La creazione di processi di cooperazione internazionale e interregionale punta al miglioramento dell’efficacia delle politiche e degli strumenti di sviluppo regionale attraverso uno scambio di informazioni e di esperienze. I programmi europei come Orizzonte 2020 o Europa creativa sono finalizzati da una parte alla valorizzazione del patrimonio culturale e dall’altra allo sviluppo del capitale umano e al coinvolgimento dei cittadini nella creazione e fruizione dell’offerta culturale stessa e trovano riscontro nella forte vocazione culturale e turistica del Lazio. Il sottoprogramma ‘cultura’ rappresenta il 31% del budget di Europa creativa e promuove la mobilità transnazionale di opere culturali e creative e di artisti e operatori culturali al fine di favorire l’internazionalizzazione delle carriere. Inoltre, promuove l’audience development, incoraggia la creatività e contribuisce all’integrazione dei profughi nell’Ue mediante attività di showcasing e co-creazione a livello europeo.

I programmi presi in considerazione sono promossi dalla Direzione Cultura e Politiche giovanili attraverso partnership e collaborazioni a vari progetti come Chebec – Hacking the Mediterranean economy through the Creative and Cultural Sector (2019); EMAP – European music archaeologic project (2013-2018); il Progetto ABC, acronimo di “Atelier arte bellezza e cultura” (2016); Urban Manufacturing (2017).

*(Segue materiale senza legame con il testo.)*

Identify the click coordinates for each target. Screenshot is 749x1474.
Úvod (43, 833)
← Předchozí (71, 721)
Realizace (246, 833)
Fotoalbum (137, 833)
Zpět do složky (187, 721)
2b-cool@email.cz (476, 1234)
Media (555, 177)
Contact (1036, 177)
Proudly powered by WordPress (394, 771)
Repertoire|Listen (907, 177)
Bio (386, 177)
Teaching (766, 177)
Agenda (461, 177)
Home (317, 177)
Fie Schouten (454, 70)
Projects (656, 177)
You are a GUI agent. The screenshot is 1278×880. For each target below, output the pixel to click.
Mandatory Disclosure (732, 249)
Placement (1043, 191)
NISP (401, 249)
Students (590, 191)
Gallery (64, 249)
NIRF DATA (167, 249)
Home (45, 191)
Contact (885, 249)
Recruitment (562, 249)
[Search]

In particolare il progetto Urban Manufacturing rientra in quella specifica categoria culturale che fa da ponte tra arte-scienza e problemi quotidiani. Il piano d’azione, cofinanziato dal Fondo europeo di Sviluppo regionale (Fesr), fa riferimento all’obiettivo di Cooperazione territoriale europea e interessa gli Stati dell’Ue con aggiunta di Svizzera e Norvegia. Il piano è partito dal 1 gennaio 2017 e ha una durata totale di cinque anni.

Come riporta dettagliatamente lo stesso programma di Cooperazione interregionale (Interreg Europe), “l’obiettivo principale è quello di fare crescere spazi collaborativi e di co-creazione di valore dove nuove figure professionali e indipendenti possano scambiarsi idee e materiali al fine di produrre prodotti e servizi innovativi all’interno dei centri urbani”. Perciò da un lato sostiene la crescita della piccola e media impresa unendo istituzioni pubbliche, parchi scientifici, centri di innovazione, stakeholder di sostegno alle imprese e molto altro, mentre dall’altro lato cerca di realizzare incontri di Policy Clinic per avvicinarsi anche ai vari livelli politici.

Nel caso specifico della Regione Lazio, viene preso in considerazione il Policy Instrument POR Fesr 2014-2020, volto al consolidamento di start-up innovative che, a livello di specializzazione intelligente, si legano perfettamente con la Strategia Europa 2020.